# Task item:
Find and copy the lines in the records beneath this task that contain the word "garden".

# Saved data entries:
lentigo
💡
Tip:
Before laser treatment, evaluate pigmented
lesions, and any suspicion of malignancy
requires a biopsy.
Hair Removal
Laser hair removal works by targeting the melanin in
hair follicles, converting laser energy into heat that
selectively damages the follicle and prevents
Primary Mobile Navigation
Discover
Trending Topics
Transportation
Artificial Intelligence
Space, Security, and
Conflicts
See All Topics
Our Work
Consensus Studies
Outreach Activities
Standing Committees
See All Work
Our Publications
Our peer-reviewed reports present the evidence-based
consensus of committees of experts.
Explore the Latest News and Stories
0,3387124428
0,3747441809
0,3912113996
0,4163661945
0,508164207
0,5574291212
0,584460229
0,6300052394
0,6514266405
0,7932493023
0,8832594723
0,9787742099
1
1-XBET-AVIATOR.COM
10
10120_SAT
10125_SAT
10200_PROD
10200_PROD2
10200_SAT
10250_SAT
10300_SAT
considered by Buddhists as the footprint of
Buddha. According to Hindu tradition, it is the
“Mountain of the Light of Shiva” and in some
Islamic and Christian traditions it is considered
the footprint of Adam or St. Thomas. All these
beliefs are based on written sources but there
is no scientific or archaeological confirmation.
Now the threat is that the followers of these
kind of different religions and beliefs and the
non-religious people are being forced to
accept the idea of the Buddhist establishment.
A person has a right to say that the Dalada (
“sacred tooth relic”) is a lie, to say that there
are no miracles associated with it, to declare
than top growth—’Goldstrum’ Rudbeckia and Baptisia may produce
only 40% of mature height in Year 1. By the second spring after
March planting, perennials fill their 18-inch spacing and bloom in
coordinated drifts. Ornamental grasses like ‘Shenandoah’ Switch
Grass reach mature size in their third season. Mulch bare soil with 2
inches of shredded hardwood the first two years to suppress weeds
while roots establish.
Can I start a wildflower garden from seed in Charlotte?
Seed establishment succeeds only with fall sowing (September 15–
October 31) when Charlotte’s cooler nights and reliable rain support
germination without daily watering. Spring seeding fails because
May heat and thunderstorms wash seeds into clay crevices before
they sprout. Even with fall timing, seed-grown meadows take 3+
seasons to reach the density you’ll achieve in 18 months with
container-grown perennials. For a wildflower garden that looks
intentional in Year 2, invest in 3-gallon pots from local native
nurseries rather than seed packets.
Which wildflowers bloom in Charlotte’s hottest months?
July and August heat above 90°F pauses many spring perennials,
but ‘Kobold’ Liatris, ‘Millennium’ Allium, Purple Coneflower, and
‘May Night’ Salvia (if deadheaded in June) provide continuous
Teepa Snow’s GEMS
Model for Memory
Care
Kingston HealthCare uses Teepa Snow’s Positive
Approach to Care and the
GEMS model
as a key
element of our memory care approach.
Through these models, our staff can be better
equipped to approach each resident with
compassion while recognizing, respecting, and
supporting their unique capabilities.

# Completed task:
Can I start a wildflower garden from seed in Charlotte?
container-grown perennials. For a wildflower garden that looks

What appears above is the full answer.